Discurso durante a 65ª Sessão Não Deliberativa, no Senado Federal

APELO PARA APURAÇÃO DAS RESPONSABILIDADES GOVERNAMENTAIS NA CRISE ENERGETICA NO BRASIL.

Autor
Roberto Saturnino (PSB - Partido Socialista Brasileiro/RJ)
Nome completo: Roberto Saturnino Braga
Casa
Senado Federal
Tipo
Discurso
Resumo por assunto
ENERGIA ELETRICA. GOVERNO FEDERAL, ATUAÇÃO.:
  • APELO PARA APURAÇÃO DAS RESPONSABILIDADES GOVERNAMENTAIS NA CRISE ENERGETICA NO BRASIL.
Aparteantes
Ramez Tebet.
Publicação
Publicação no DSF de 05/06/2001 - Página 11506
Assunto
Outros > ENERGIA ELETRICA. GOVERNO FEDERAL, ATUAÇÃO.
Indexação
  • COMENTARIO, TRABALHO, BANCO NACIONAL DO DESENVOLVIMENTO ECONOMICO E SOCIAL (BNDES), ANALISE, IMPOSIÇÃO, FUNDO MONETARIO INTERNACIONAL (FMI), PROIBIÇÃO, INVESTIMENTO, PRODUÇÃO, ENERGIA ELETRICA, OBJETIVO, PRIVATIZAÇÃO, SETOR, PROVOCAÇÃO, CRISE, ABASTECIMENTO, ANTERIORIDADE, CONHECIMENTO, GOVERNO FEDERAL, NECESSIDADE, PUNIÇÃO, CRIME DE RESPONSABILIDADE.
  • APOIO, DISCURSO, LUCIO ALCANTARA, SENADOR, REPUDIO, SUPERIORIDADE, RACIONAMENTO, REGIÃO NORDESTE, ELOGIO, COLABORAÇÃO, POPULAÇÃO, PAIS.
  • CRITICA, GOVERNO, OBEDIENCIA, FUNDO MONETARIO INTERNACIONAL (FMI), PREJUIZO, INTERESSE NACIONAL, DESENVOLVIMENTO SOCIAL.

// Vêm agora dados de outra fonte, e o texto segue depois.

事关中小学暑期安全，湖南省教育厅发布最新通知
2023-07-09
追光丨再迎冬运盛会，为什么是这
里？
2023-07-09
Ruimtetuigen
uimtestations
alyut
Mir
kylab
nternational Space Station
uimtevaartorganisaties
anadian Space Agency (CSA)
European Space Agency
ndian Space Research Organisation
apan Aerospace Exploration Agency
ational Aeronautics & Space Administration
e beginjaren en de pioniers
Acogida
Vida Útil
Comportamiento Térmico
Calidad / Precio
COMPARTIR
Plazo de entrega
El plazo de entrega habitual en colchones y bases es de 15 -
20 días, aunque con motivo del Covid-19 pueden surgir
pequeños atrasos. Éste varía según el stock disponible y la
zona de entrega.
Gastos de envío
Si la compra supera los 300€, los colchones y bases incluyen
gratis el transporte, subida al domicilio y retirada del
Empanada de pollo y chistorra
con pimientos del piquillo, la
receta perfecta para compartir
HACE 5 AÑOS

O SR. ROBERTO SATURNINO (PSB-RJ. Pronuncia o seguinte discurso. Sem revisão do orador.) - Srª Presidente, Senadora Maria do Carmo, Srªs e Srs. Senadores, escutei com muita atenção o pronunciamento do Senador Lúcio Alcântara sobre a questão energética; um pronunciamento inteligente, lúcido, judicioso, como todas as intervenções de S. Exª nesta Casa. A colocação de que agora nos resta colaborar na gestão eficiente sob todas as formas - até sob a forma da crítica construtiva que S. Exª fez aqui - e não prejudicar com nenhuma ação uma situação que já é de extrema gravidade para a Nação e para todo o povo brasileiro. Estou de acordo com S. Exª também, quando diz que houve uma imprevidência muito grande, conseqüência do próprio desprestígio do planejamento como filosofia do Governo, abandonado em detrimento das decisões de mercado, como se o mercado tivesse essa capacidade de previsão de longo prazo, que é exatamente a característica do planejamento, e é o que faz dele, planejamento, uma necessidade na vida das nações.

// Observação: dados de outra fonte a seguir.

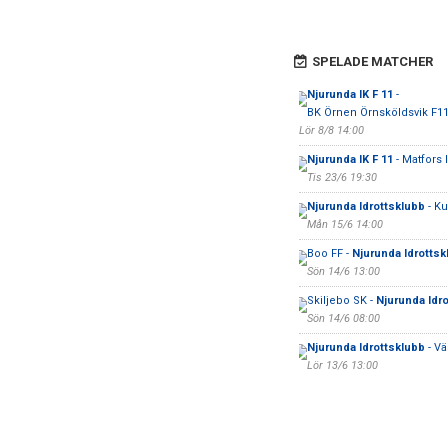
SPELADE MATCHER
Njurunda IK F 11
-
BK Örnen Örnsköldsvik F1
Lör 8/8 14:00
Njurunda IK F 11
- Matfors 
Tis 23/6 19:30
Njurunda Idrottsklubb
- K
Mån 15/6 14:00
Boo FF -
Njurunda Idrottsk
Sön 14/6 13:00
Skiljebo SK -
Njurunda Idr
Sön 14/6 08:00
Njurunda Idrottsklubb
- Vä
Lör 13/6 13:00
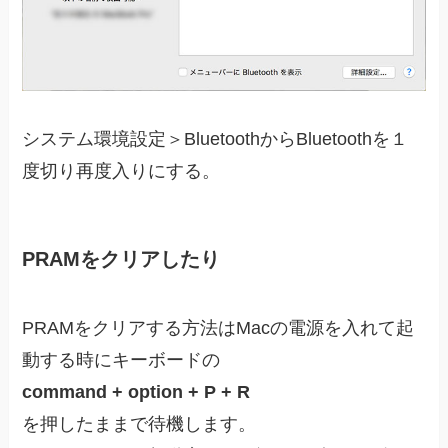
システム環境設定＞BluetoothからBluetoothを１
度切り再度入りにする。
PRAMをクリアしたり
PRAMをクリアする方法はMacの電源を入れて起
動する時にキーボードの
command + option + P + R
を押したままで待機します。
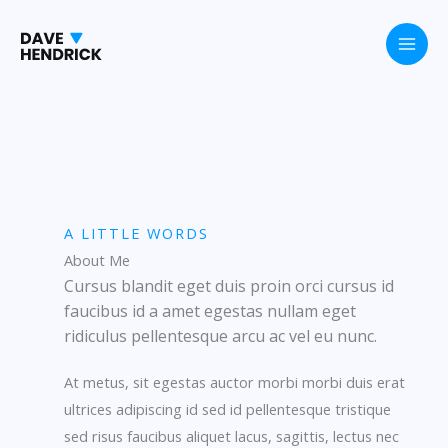
Skip
to
content
A LITTLE WORDS
About Me
Cursus blandit eget duis proin orci cursus id
faucibus id a amet egestas nullam eget
ridiculus pellentesque arcu ac vel eu nunc.
At metus, sit egestas auctor morbi morbi duis erat
ultrices adipiscing id sed id pellentesque tristique
sed risus faucibus aliquet lacus, sagittis, lectus nec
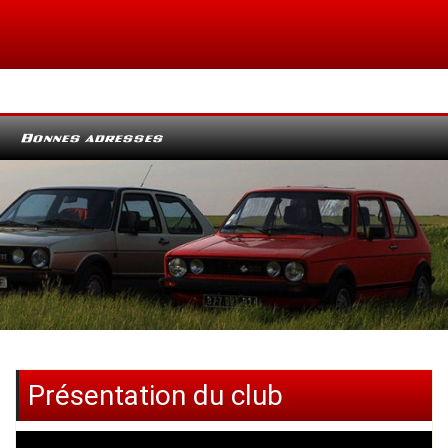
Bonnes adresses
Présentation du club
Lecteur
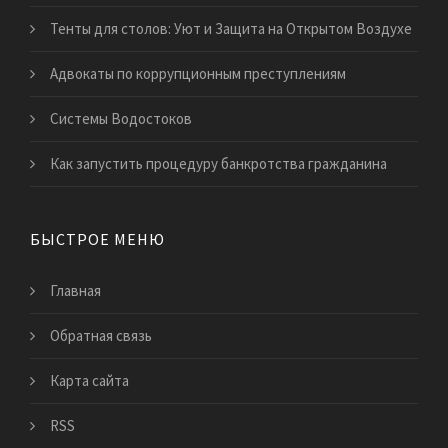
Тенты для столов: Уют и Защита на Открытом Воздухе
Адвокаты по коррупционным преступлениям
Системы Водостоков
Как запустить процедуру банкротства гражданина
БЫСТРОЕ МЕНЮ
Главная
Обратная связь
Карта сайта
RSS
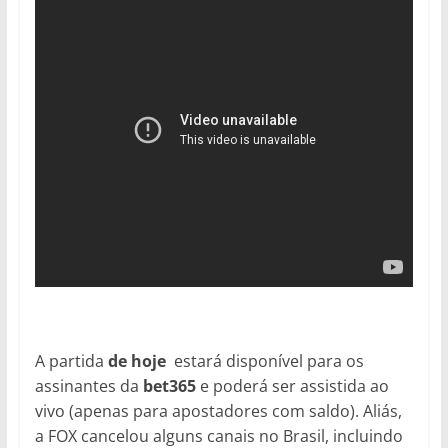
A partida
de hoje
estará disponível para os
assinantes da
bet365
e poderá ser assistida ao
vivo (apenas para apostadores com saldo). Aliás,
a FOX cancelou alguns canais no Brasil, incluindo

Porém, a par dessa visão da imprevidência, agora é o próprio Governo - por meio de um órgão seu, que é o BNDES - que informa à Nação, em um trabalho oficial intitulado “Cenário Macroeconômico e as Condições de Oferta de Energia Elétrica no Brasil”, que esta crise tão grave, com todas as conseqüências que ainda não podemos avaliar com precisão - temos apenas o sentimento de sua gravidade - resultou de uma imposição do Fundo Monetário Internacional, acatada pelo Governo, que proibia investimentos em setores que deveriam ser privatizados, como era o caso do setor de energia elétrica; investimentos em geração de energia elétrica, para que houvesse a geração de superávits primários nas contas governamentais.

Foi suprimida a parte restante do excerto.